As COVID-19 was spiraling out of control earlier this year, New Rochelle resident Dr. Ernest Patti, a senior attending physician of emergency medicine at St. Barnabas Hospital in the Bronx, was called upon by MSNBC to report from the frontlines, and his words — sometimes emotional, often terrifying — struck such a chord that viewers from all over the country reached out to express their gratitude for the risks he was taking to care for others.
“People sent beautiful cards and letters, prayers, and well-wishes. I’d read everything after my shift and sit there crying, thinking that folks are really great and that the human spirit is really uplifting,” says Patti, who’s worked at the hospital for more than 25 years. Patti was flooded with envelopes addressed to him after each TV appearance. “Kids out west sent these beautiful construction-paper hearts with messages of love on them for me to hand out to my colleagues.”
Then one day, the gifts started coming in. It was a day he’ll never forget.

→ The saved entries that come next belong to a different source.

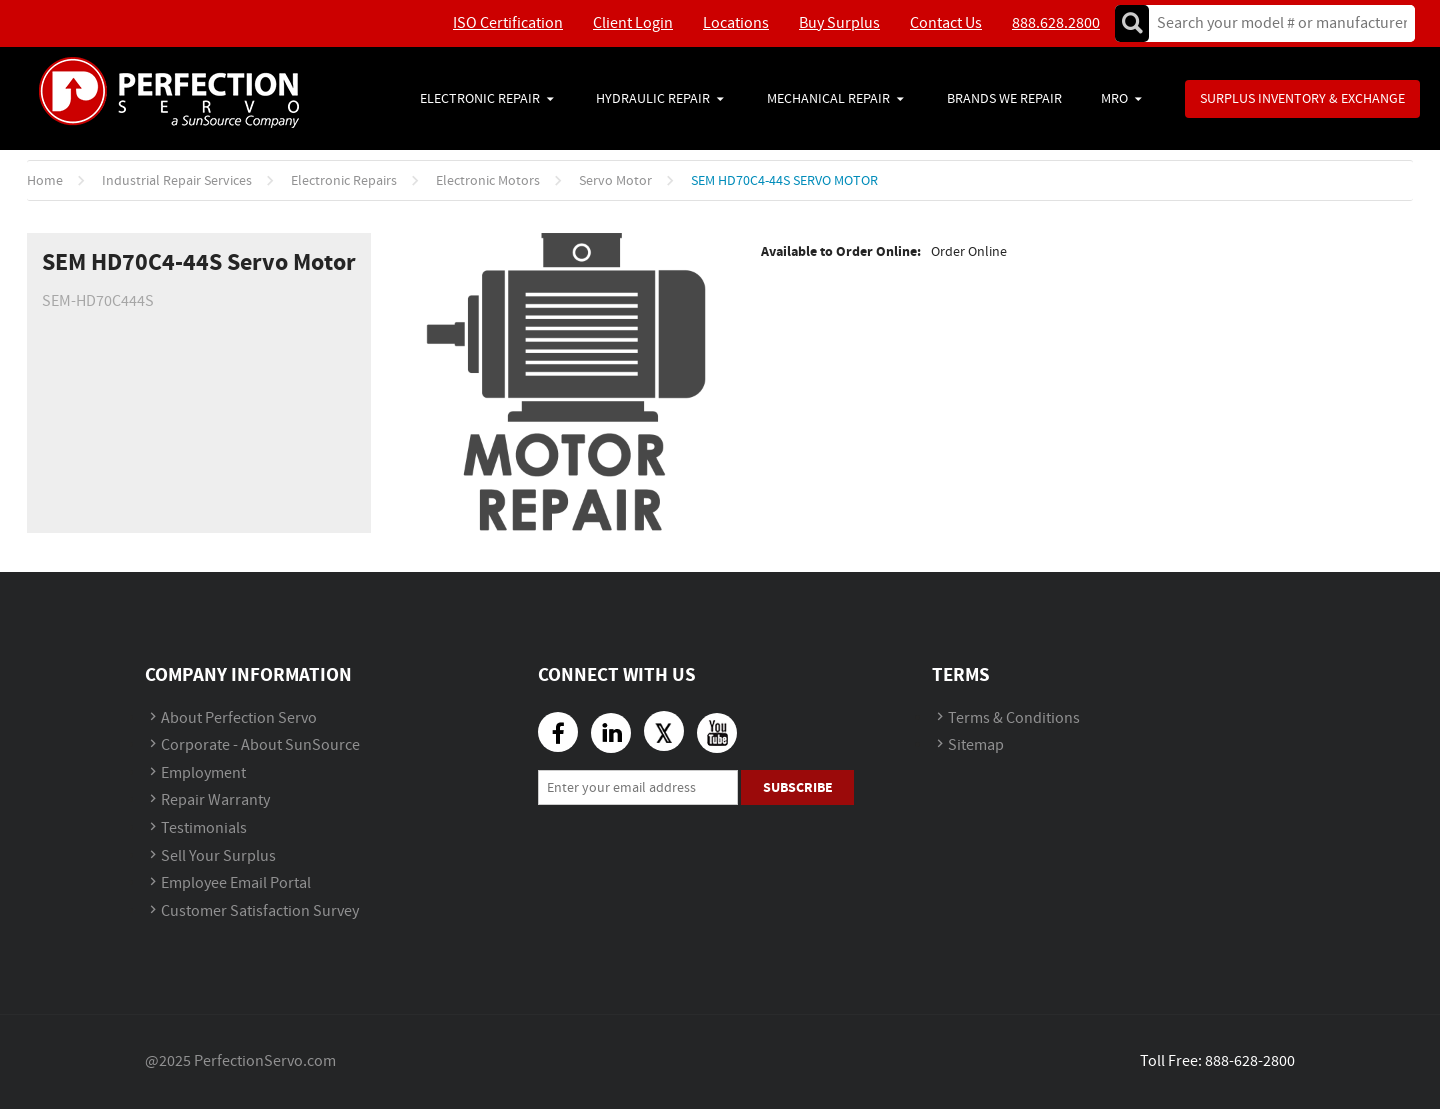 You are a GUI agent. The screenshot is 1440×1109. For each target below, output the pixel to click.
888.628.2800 (1056, 23)
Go (1132, 23)
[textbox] (1275, 23)
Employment (203, 773)
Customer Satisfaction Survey (260, 911)
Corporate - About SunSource (260, 745)
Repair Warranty (215, 800)
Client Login (633, 23)
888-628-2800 (1250, 1061)
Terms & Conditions (1014, 718)
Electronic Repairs (344, 181)
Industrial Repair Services (177, 181)
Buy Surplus (839, 23)
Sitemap (976, 745)
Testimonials (204, 828)
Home (45, 181)
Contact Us (946, 23)
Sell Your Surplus (218, 856)
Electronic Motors (488, 181)
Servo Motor (615, 181)
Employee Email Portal (236, 883)
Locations (736, 23)
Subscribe (798, 787)
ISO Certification (508, 23)
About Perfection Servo (239, 718) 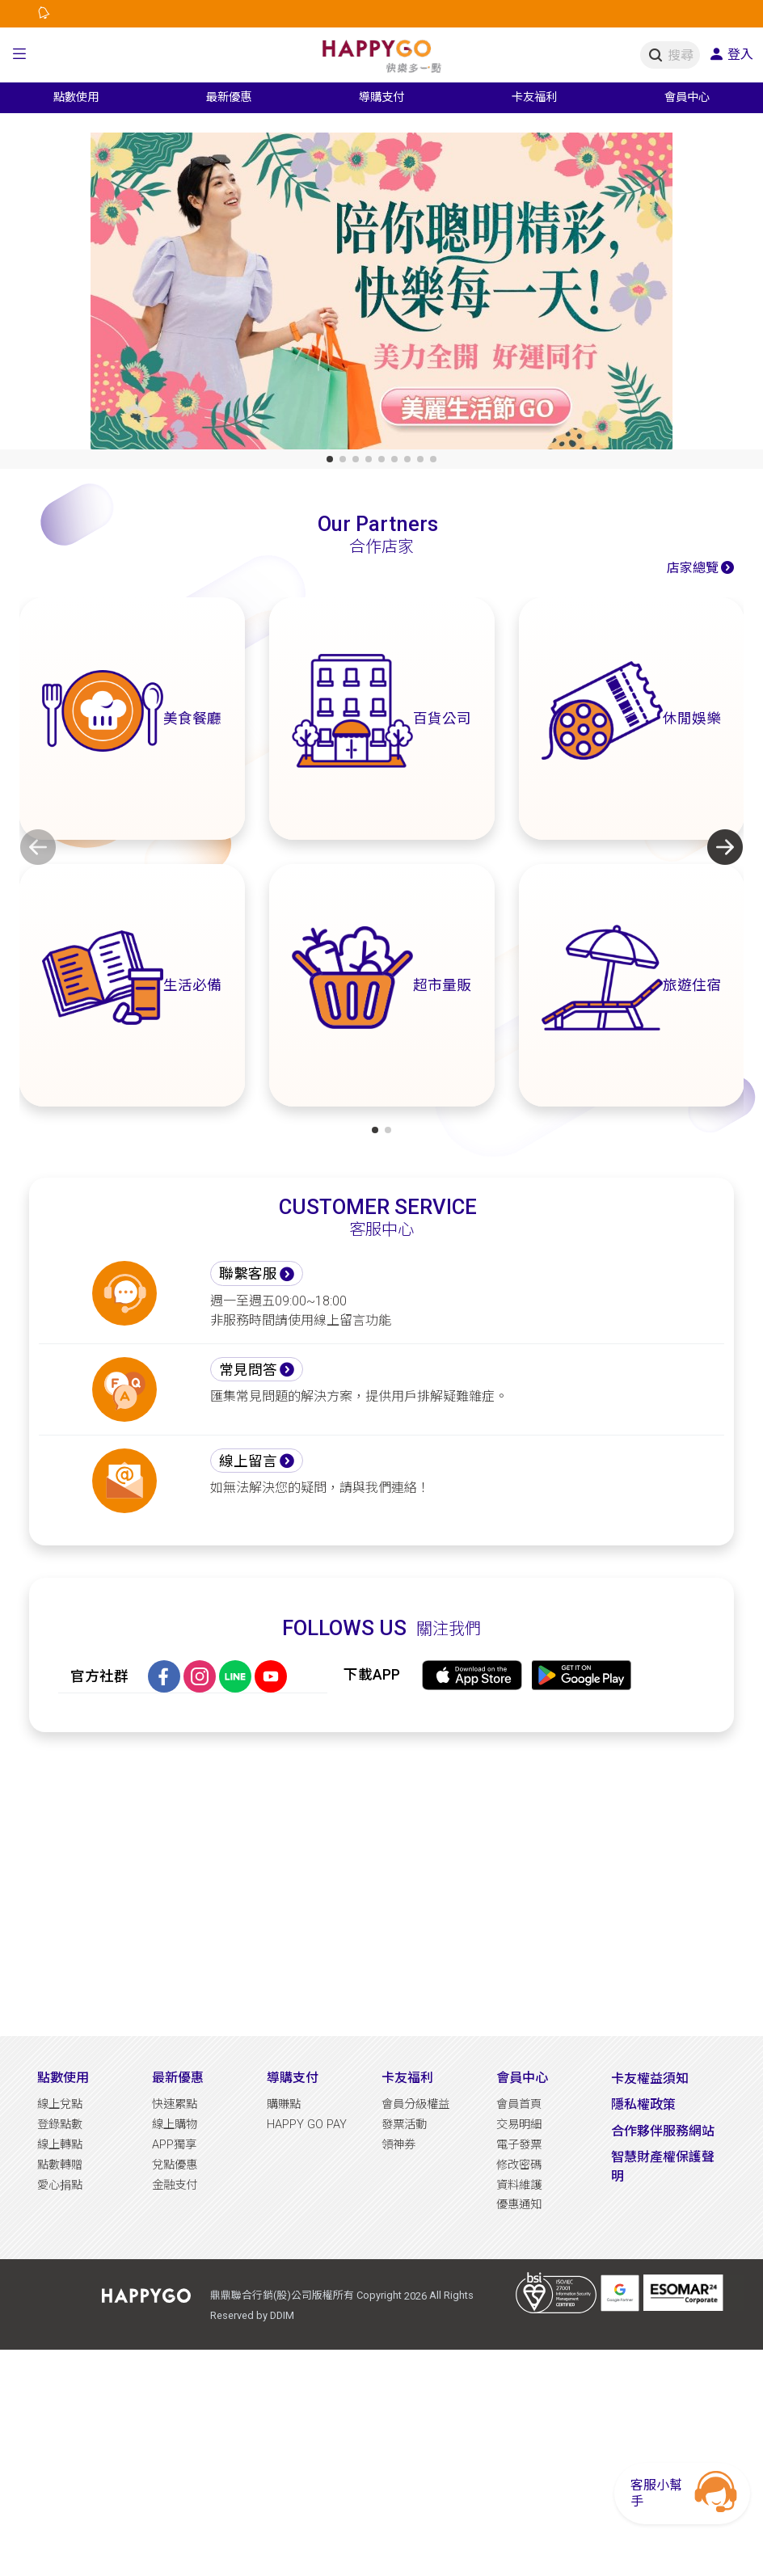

“I got a call from the guys in the mailroom, who said, ‘Doc, we’ve got all this stuff for you,’” Patti recalls. They delivered two hand trucks, and “one of them had a hose sticking out of it.” It was part of the sender’s CPAP machine, a breathing device that helps ease sleep disorders, and it came with a note: “I’ll give up a few nights of sleep if this can help your patients.”
Other gifts included slices of homemade pound cake from New Jersey, handmade masks from California, chocolates from all over, and N95 masks from construction workers and a Planned Parenthood facility in Ohio. “The PPE was so poignant, coming at a time when people were hoarding those things,” Patti says.
He received a big box from Hawaii, loaded with macadamia nuts, jewelry for the nurses, and “more stuff than you could shake a stick at,” he says. “The shipping alone was $40!”
Thousand-dollar checks showed up, which Patti gave to the hospital, and there was cash, too. “Someone sent $100, saying I looked like I needed a break; I also got a handful of singles with instructions to ‘have a beer on me.’”
Patti is so overwhelmed by the show of support, he’d like to have a beer with everyone who made the effort to connect — once social-distancing restrictions are a thing of the past, of course.